I suspect that was also a convenient excuse to not teach about the Civil Rights movement, although I couldn't tell you if that was more of a decision made by the textbook publishers, the school district ordering the textbooks, or the teachers themselves. Probably a bit of all three.

Now, that being said, I've done what I could to fill in all the gaps in my education there. (Well, I say "gaps" but they're more like gaping chasms.) So coming into David F. Walker's and Marcus Kwame Anderson's The Black Panther Party: A Graphic Novel History I knew some of the basics. And I mean some of what actually happened, not the heavy-handed propaganda I've been fed informally over years. But I wanted to get this book to see how much I didn't know.
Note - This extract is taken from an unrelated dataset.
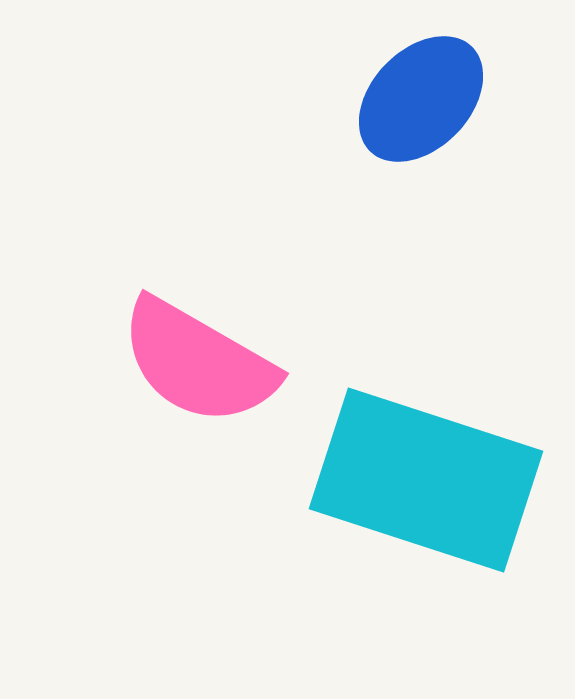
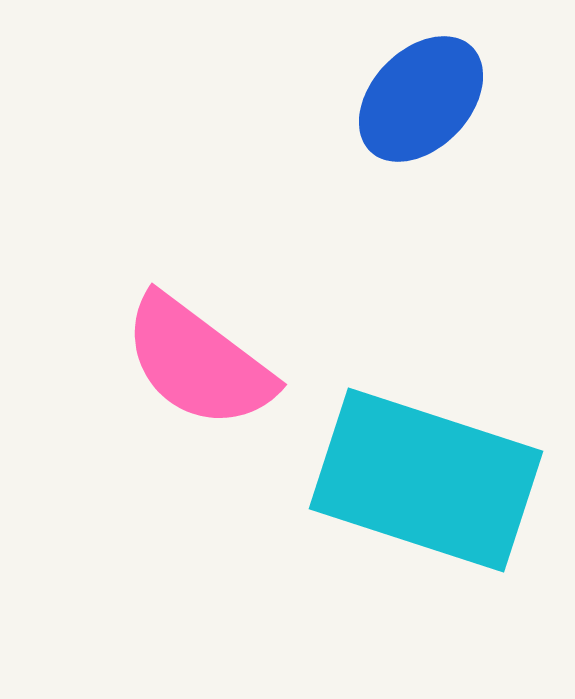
pink semicircle: rotated 7 degrees clockwise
The book takes a pretty straight-foward, chronological approach, only backtracking on occasion to deal with simultaneous events. Walker and Anderson also smartly begin by addressing some of the myths surrounding the Panthers. "Here's what a lot of people think about them, and we're going to explain why that's not really accurate." Then they get into a brief history of Black oppression in the US, going from slavery to Jim Crow to Emmett Till to Malcolm X. The story then picks up in earnest when Huey Newton and Bobby Seale first meet in 1962.

I won't provide synopsis of the book here; it's the history of the Black Panther Party. As key players join the story, we're usually given a one- or two-page history of the individual before sliding into how they fit in with the Black Panthers, and why they're significant. That's handled well, I think, and keeps the number of active characters reasonably easy to follow without disrupting the overall narrative flow.
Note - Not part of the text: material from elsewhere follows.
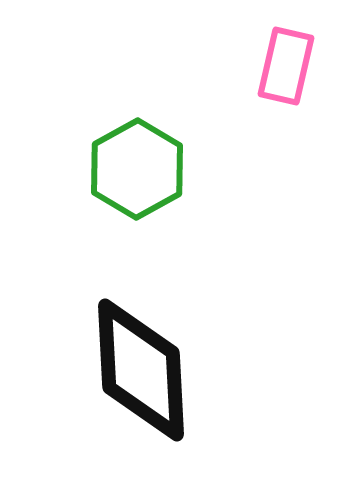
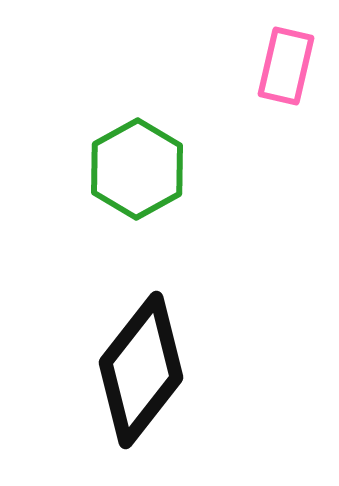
black diamond: rotated 41 degrees clockwise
What I like, too, is that they provide context for all the various events. A prime example might be "The Sacramento Incident" where they "raided" the state Capitol. (I can't think why THAT might stand out as useful example here!) How/why that was originally told to the American public was horribly skewed to stoke deep racial fears in the population, and cynically used by politicians to pass much more restrictive gun laws. But here, we see what really happened and how what was intended as a simple protest turned into an 'invasion.' Not surprisingly, virtually every negative thing you may have heard about the Black Panthers is only a tiny, tiny fraction of the story and the ongoing and decidedly deliberate attempts by the FBI, coordinating with local law enforcement, to undermine the organization in every conceivable way is why it was in so much disarray by the time I was born.

Anderson's artwork is incredibly understated. While his figures often look very simplified -- almost cartoonish -- he still captures everyone's likeness very well. There's never any question about who you're looking at in any given panel, which is quite an accomplishment when the cast is so large and many of them all wear the same black, leather coat and a beret. Of the people who I was already familiar, I could recognize them in the book immediately. And the scenes that require a lot of tension -- often a silent stand-off with police -- Anderson was able to convey that in spades. Excellent work there!
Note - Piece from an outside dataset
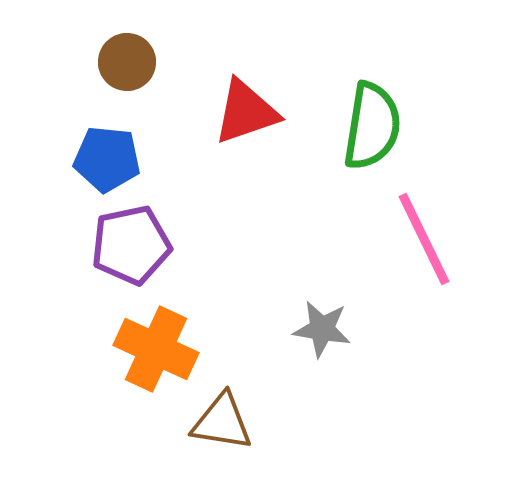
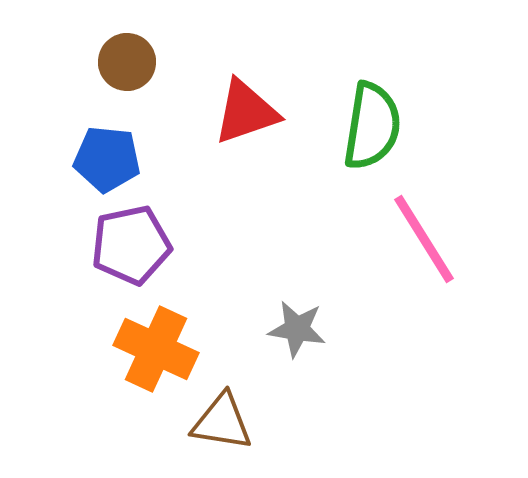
pink line: rotated 6 degrees counterclockwise
gray star: moved 25 px left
Walker has clearly done his homework here. He includes lots of details and does a great job of weaving together all the threads... which is probably a bad metaphor for me to use considering half of the book is about how the FBI was working to unravel those threads! Walker writes up enough to give readers a good sense of what is happening, but doesn't bog things down with unnecessary trivia. I find that "I have to include everything I know" approach is a trap many writers can fall into when they're working on these types of things, and it's good to see Walker avoids it here. However, one trap he does seemingly fall into is not relying on the art to tell the story. The book is very text-heavy, and it looks more like illustrated prose than comics for a majority of the book. Which is a shame because the scenes that are very much in a comic format work well, and are generally the most powerful parts of the story. Turning a page to find you're facing a half-page wall of text, to me, is disappointing in a graphic novel. Particularly, as I said, when the 'true' comics portions work so well.

That said, I still very much enjoyed the book. It was an excellent read; very captivating and very enlightening. Also frequently very maddening to learn what really happened. I'm glad to have read it, and I'd recommend it to anyone who wants to learn about the real Black Panthers. The book came out last week from Ten Speed Press and retails for $19.99 US.